RECORDS TO PROCESS -
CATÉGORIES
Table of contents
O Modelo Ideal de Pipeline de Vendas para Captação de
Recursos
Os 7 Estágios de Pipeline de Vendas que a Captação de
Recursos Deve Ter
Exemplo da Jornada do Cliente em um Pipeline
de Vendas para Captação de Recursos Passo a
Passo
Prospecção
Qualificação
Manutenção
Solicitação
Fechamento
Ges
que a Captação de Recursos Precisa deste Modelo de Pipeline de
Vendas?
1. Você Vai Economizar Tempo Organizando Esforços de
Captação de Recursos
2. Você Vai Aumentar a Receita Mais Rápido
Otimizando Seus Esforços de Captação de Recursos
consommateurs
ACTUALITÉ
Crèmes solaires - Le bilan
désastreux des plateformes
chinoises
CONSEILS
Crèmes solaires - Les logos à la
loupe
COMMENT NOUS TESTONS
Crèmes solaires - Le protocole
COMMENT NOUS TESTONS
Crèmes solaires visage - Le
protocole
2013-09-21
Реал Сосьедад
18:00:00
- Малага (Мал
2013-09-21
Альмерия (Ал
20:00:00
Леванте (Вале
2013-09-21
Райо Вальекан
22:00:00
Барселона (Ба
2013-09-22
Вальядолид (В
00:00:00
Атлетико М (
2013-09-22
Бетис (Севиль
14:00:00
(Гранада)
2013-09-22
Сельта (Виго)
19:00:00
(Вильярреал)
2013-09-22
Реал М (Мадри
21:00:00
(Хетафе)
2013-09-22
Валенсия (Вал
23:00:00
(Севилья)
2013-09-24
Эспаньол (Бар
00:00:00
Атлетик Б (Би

...

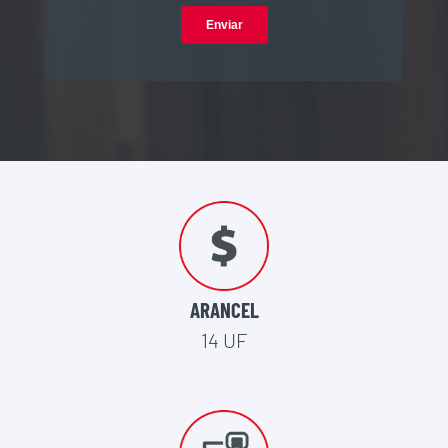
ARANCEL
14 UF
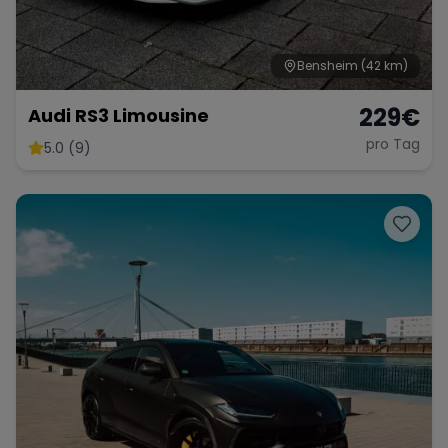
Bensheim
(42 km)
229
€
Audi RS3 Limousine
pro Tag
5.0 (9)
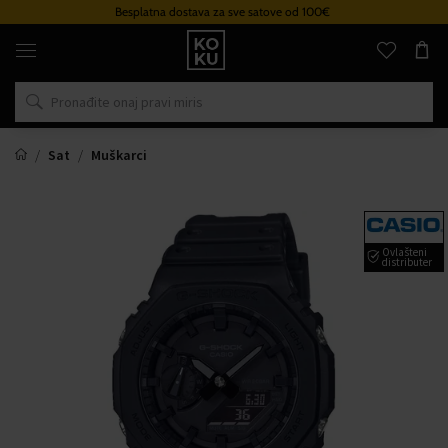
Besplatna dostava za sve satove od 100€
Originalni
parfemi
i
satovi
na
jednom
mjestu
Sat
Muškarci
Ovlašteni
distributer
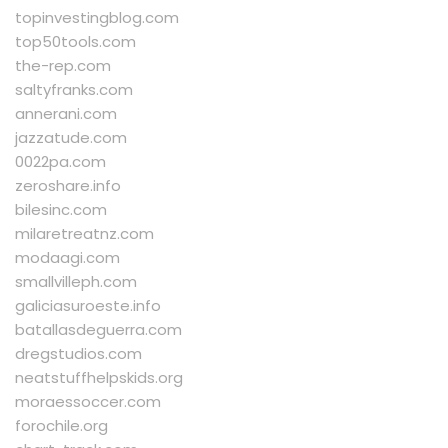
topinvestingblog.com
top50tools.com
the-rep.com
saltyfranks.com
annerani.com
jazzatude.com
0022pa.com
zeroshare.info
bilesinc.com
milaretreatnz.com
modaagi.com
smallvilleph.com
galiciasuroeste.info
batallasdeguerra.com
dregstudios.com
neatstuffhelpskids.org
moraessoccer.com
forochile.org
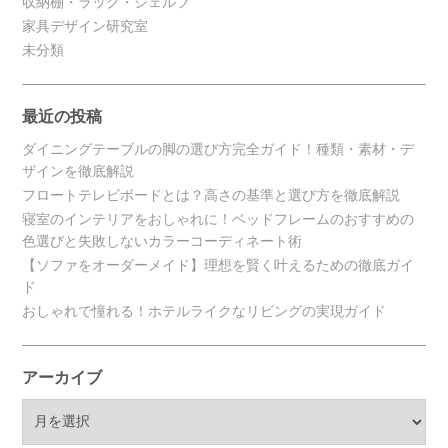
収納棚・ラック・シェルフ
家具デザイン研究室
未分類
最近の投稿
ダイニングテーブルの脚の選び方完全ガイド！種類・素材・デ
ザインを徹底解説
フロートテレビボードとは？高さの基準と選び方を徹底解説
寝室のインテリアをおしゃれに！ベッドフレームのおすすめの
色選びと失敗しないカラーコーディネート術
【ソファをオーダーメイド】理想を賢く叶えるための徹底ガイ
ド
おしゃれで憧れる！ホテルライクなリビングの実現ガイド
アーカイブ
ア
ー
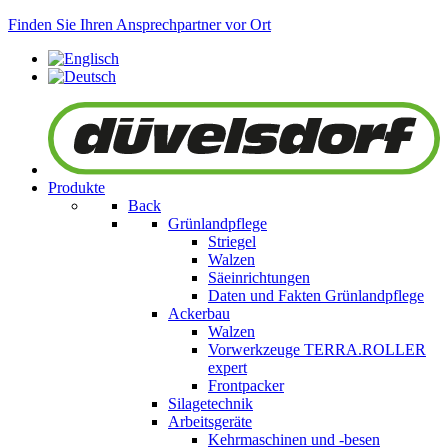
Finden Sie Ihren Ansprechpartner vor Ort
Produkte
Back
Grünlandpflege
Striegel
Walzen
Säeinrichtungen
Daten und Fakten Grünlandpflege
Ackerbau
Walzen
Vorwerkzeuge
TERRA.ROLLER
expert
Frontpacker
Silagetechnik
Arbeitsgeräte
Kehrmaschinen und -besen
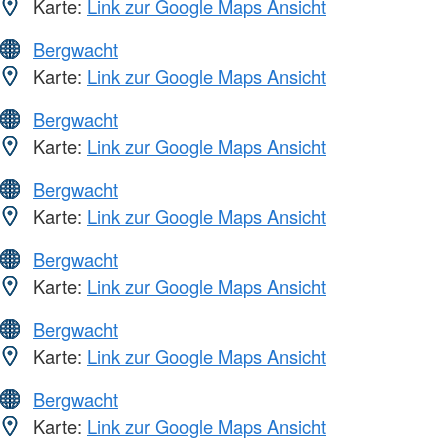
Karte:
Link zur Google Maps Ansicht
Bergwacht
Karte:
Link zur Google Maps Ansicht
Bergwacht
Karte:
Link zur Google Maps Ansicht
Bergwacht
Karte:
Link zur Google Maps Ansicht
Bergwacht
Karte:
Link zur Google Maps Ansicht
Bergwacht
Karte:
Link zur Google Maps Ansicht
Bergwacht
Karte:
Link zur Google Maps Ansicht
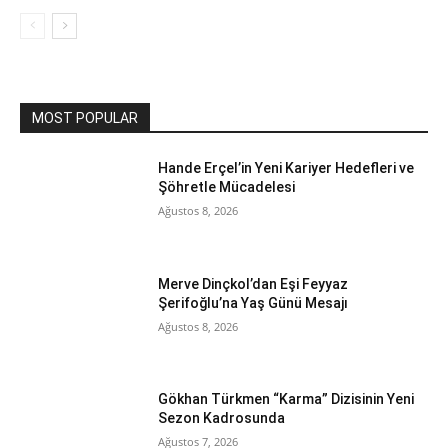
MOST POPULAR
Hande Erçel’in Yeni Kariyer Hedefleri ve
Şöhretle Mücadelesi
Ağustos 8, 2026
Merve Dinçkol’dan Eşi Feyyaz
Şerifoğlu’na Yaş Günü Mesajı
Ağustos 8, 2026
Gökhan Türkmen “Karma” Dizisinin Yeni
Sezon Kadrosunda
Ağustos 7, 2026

...

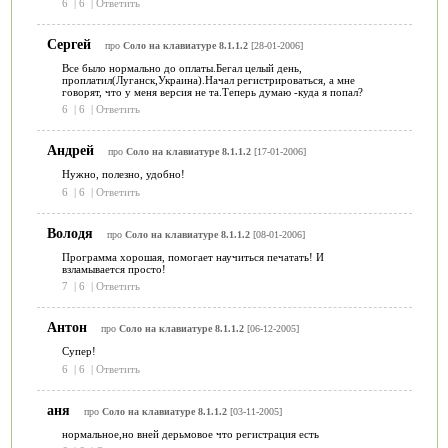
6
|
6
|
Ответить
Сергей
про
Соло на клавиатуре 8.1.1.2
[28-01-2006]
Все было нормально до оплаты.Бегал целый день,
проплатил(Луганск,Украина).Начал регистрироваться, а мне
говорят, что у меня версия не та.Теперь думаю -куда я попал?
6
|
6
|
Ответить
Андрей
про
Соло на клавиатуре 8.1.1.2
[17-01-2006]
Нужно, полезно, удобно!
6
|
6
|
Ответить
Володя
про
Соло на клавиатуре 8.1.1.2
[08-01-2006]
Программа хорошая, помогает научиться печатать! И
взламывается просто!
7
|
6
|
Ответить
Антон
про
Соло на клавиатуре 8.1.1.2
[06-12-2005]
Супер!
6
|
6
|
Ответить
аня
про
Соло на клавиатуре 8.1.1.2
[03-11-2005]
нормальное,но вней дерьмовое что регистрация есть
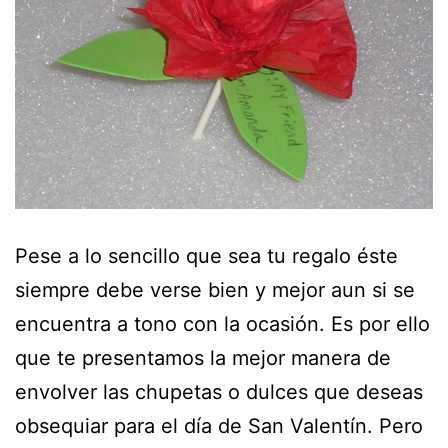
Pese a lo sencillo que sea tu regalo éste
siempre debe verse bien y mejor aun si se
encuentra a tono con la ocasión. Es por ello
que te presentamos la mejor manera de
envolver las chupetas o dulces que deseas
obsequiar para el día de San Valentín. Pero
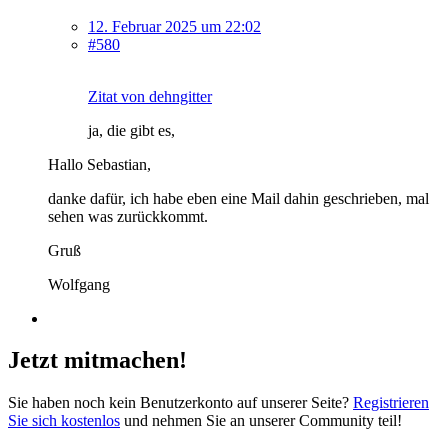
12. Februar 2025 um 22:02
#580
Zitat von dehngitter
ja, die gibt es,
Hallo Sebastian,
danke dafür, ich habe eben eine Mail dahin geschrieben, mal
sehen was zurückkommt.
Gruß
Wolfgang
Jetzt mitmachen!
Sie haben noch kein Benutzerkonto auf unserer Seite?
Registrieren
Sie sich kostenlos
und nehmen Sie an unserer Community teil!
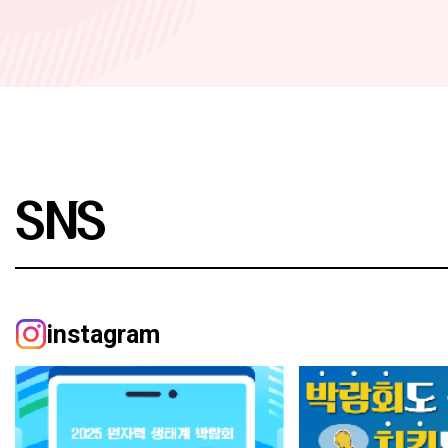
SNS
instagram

ACTIVITY - Copy each line from the entries above that has the word "protocole" in it.

ANSWER SECTION -
Crèmes solaires - Le protocole
protocole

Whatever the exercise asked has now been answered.